Ingredients:

  • 1 (3-4 pound) corned beef brisket, with spice packet
  • 1 tablespoon olive oil
  • 1 large yellow onion, quartered
  • 4 cloves garlic, smashed
  • 1 (12-ounce) bottle of Guinness stout or other dark beer or beef broth
  • 4 cups beef broth
  • 2 bay leaves
  • 1 teaspoon dried thyme
  • 1 teaspoon black peppercorns
  • 1 1/2 pounds Yukon Gold potatoes, peeled and quartered
  • 1 pound carrots, peeled and cut into 2-inch pieces
  • 1 medium head of green cabbage, cored and cut into wedges
  • Fresh parsley, chopped (optional)

Instructions:

  1. Pat the corned beef dry and sear on all sides in a hot Dutch oven until browned. Remove and set aside.

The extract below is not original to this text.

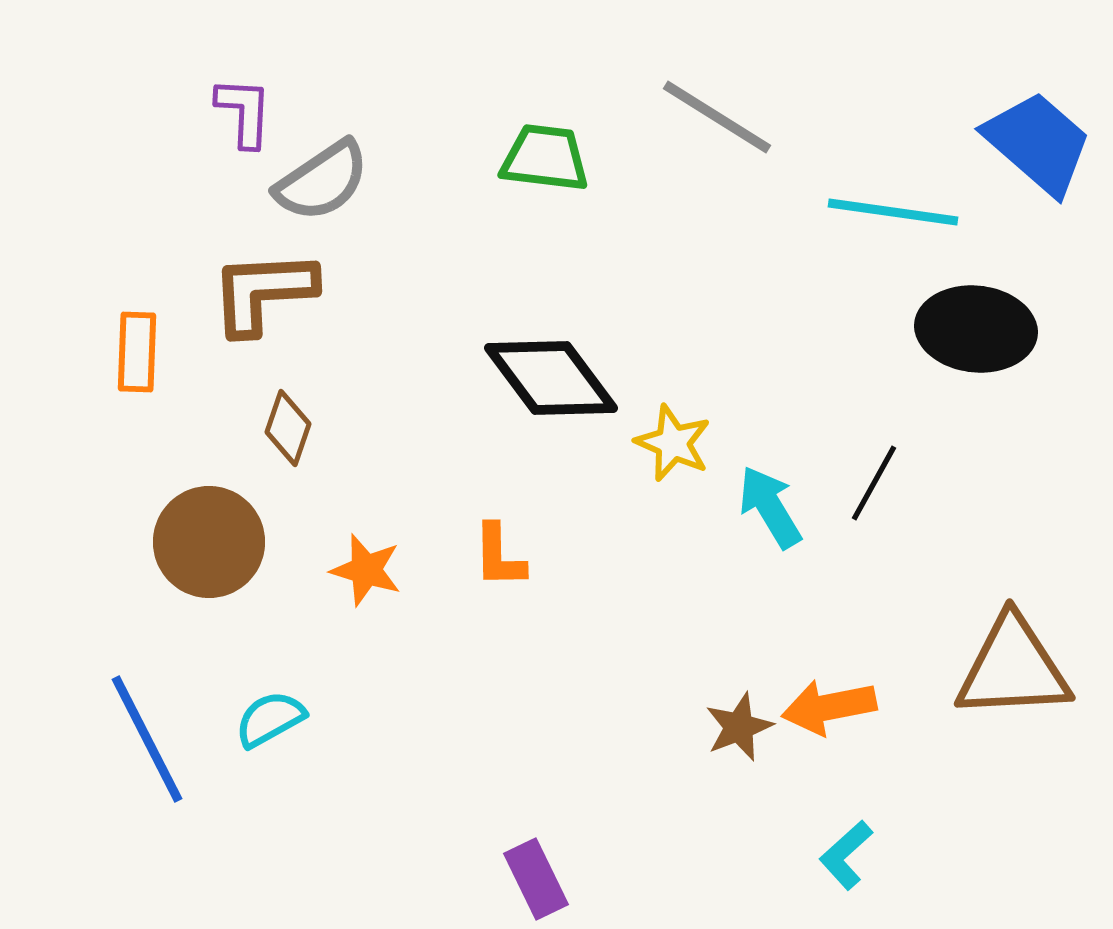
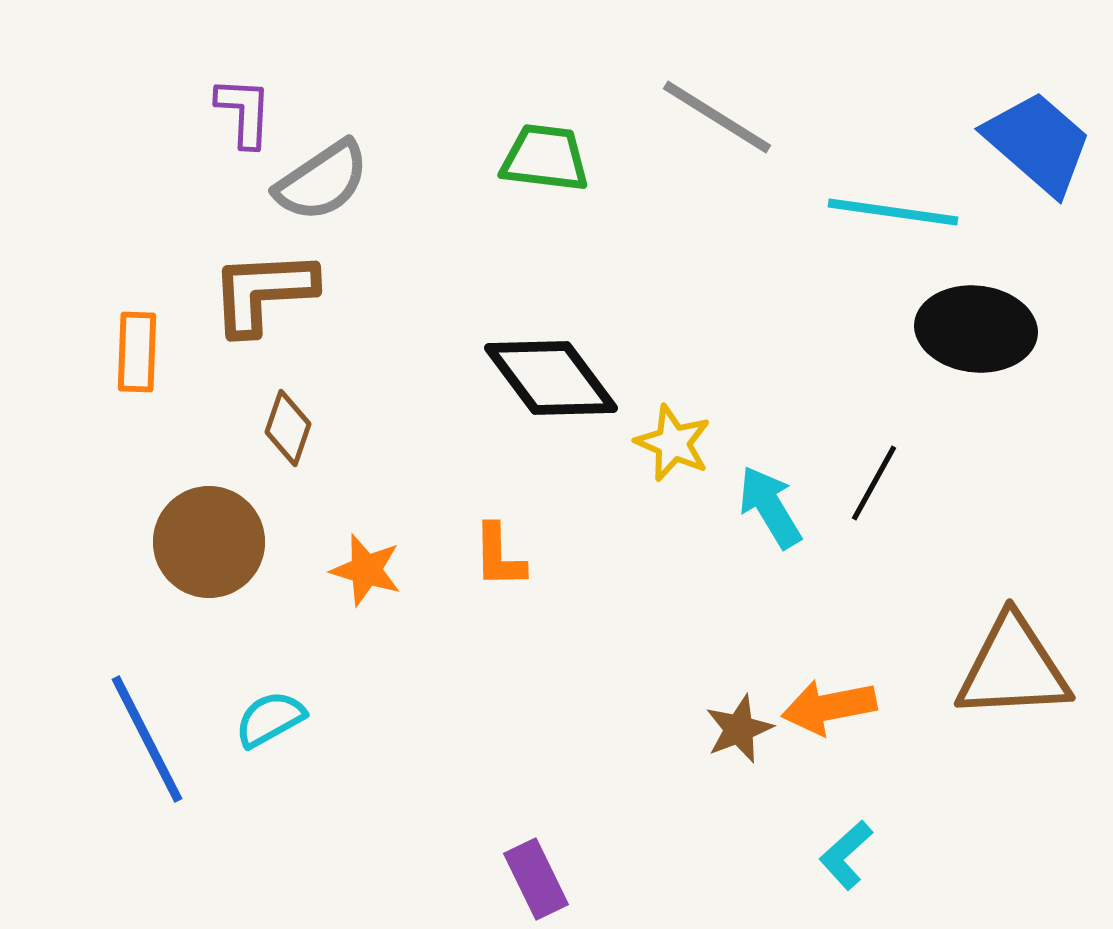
brown star: moved 2 px down
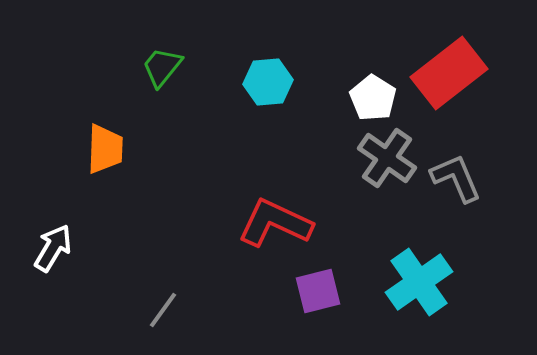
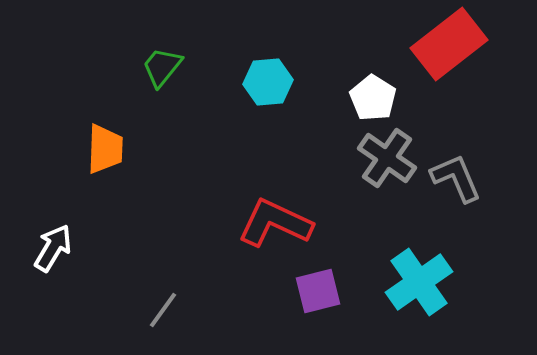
red rectangle: moved 29 px up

  2. Sauté onion and garlic in the pot until softened.
  3. Pour in the Guinness (or broth) to deglaze the pot, scraping up any browned bits. Add beef broth, bay leaves, thyme, and peppercorns.

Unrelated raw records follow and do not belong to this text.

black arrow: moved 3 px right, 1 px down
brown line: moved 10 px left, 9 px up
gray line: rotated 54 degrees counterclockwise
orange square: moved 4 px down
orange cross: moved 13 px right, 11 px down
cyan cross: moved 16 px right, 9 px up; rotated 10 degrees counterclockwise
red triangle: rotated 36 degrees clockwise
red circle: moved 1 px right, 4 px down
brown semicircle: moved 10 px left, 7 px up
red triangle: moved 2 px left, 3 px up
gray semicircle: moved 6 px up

  4. Return the corned beef to the pot. Ensure it's mostly submerged in liquid (add more broth if needed). Bring to a simmer, then cover and cook in one of the following ways: Oven: Bake at 325°F (160°C) for 3-4 hours, or until fork-tender. Stovetop: Simmer gently on the stovetop for 3-4 hours, or until fork-tender. Slow Cooker: Cook on low for 8-10 hours or high for 4-5 hours. (Sear first for extra flavour!)
  5. Remove the corned beef and let it rest, tented with foil. Add potatoes and carrots to the cooking liquid and cook until almost tender. Add cabbage wedges during the last 20-30 minutes of cooking.
  6. Slice the corned beef against the grain and serve with the cooked vegetables and a generous spoonful of the cooking liquid. Garnish with parsley (optional).